Tom Busse lives in Northwest Portland. He calls for better HIV health messaging.
Pharmaceutical company Gilead Sciences is broadcasting “PrEP Up Step Up” television ads in the Portland media market.
“PrEP” stands for Pre-Exposure Prophylaxis — a new trend of prescribing daily chemotherapy to HIV-negative gay men in a belief this will prevent HIV seroconversion. As of 2018, 5,011 Oregonians were prescribed PrEP charged to various taxpayer-funded programs at a retail price of $1,800 a month. This represents about $108,200,000 in public funds annually accruing to Gilead Sciences to buy drugs for people who are not sick.
I recently downloaded and logged into a gay “hook-up app.” Of the first 16 men on the app, 15 disclosed, “I am taking PrEP.”
As a former activist with ACT-UP, I had been skeptical of PrEP since its rushed 2012 FDA approval. In markets where PrEP use has increased, public health departments are seeing an uptick in STIs in gay men — especially syphilis. This indicates PrEP is substituting for condoms. The FDA’s PrEP indications are limited to “high-risk gay men” who are required to be counseled in comprehensive risk reduction (i.e. told to use condoms).
Unlike the ads on the television, the Oregon Health Authority’s website mentions nothing about side effects. This is a problem in public health messaging because it blurs the line between pharmaceutical marketing and patient education. Oregon’s major AIDS service organizations receive funding from PrEP’s manufacturer, and The Lund Report indicates pharmaceutical manufacturers put $277,000 into Oregon political campaigns.

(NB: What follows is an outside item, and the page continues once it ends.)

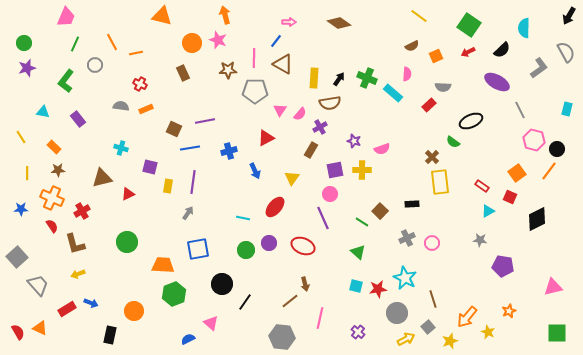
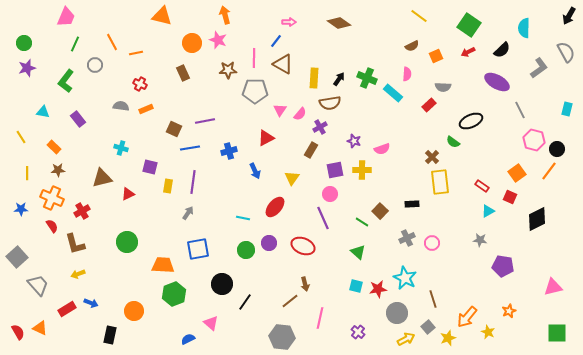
yellow star at (450, 341): moved 2 px left, 3 px up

Until 2019, the FDA prohibited Gilead from advertising PrEP due to an FDA “Risk Evaluation and Mitigation Strategy”; therefore, Gilead turned to third parties such as the Cascade AIDS Project to promote the drugs. These are “Black Box Drugs” meaning when taken at normal doses, they can be lethal, because they have killed others. Public health agencies are not required to disclose black box conditions and side effects on their websites. They are also not required to be accurate in safety and efficacy claims.
To illustrate the problem: The websites of the Cascade AIDS Project and the Oregon Health Authority claim PrEP is “99% Effective.” The website of the Oregon HIV Alliance states PrEP “can reduce the risk of sexually acquired HIV infection by more than 90%.” The training materials of the Oregon AIDS Education & Training Center state, “PrEP is more than 90% effective at preventing HIV.”

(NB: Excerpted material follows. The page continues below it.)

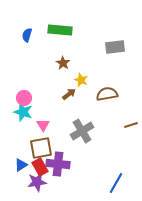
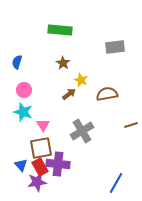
blue semicircle: moved 10 px left, 27 px down
pink circle: moved 8 px up
blue triangle: rotated 40 degrees counterclockwise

The FDA-approved package insert states: “In a key controlled clinical trial [PrEP] was shown to reduce the risk of HIV-1 infection acquisition by 42% for high risk men who have sex with men who also received comprehensive prevention services.”
Gilead makes no efficacy claims on television. Two placebo controlled studies (VOICE and FEMPrEP) conducted before PrEP’s approval but published five years later found PrEP to be completely ineffective. The 99% statistic came from the CDC website, which looked at uncontrolled Gilead-funded observational studies.
Drug efficacy can only be determined through placebo-controlled clinical trials, and the Oregon Administrative Rule 581-022-1440 requires OHA and publicly funded NGO health education materials be “medically accurate” and base their statements on the scientific method — true placebo-controlled trials of the type reviewed by the FDA.
The difference between 43% efficacy and 99% efficacy is considerable, and it can lead to risky behavior or a false sense of security. As a matter of policy, public service messaging about drugs really should conform to FDA marketing standards.
Still, in the context of a quick hook-up on an app, who really looks at the package insert to read, “the long term effects of [PrEP] are unknown”?
Tom Busse of Northwest Portland is an activist with Multnomah Libertarians and formerly with ACT-UP/Golden Gate.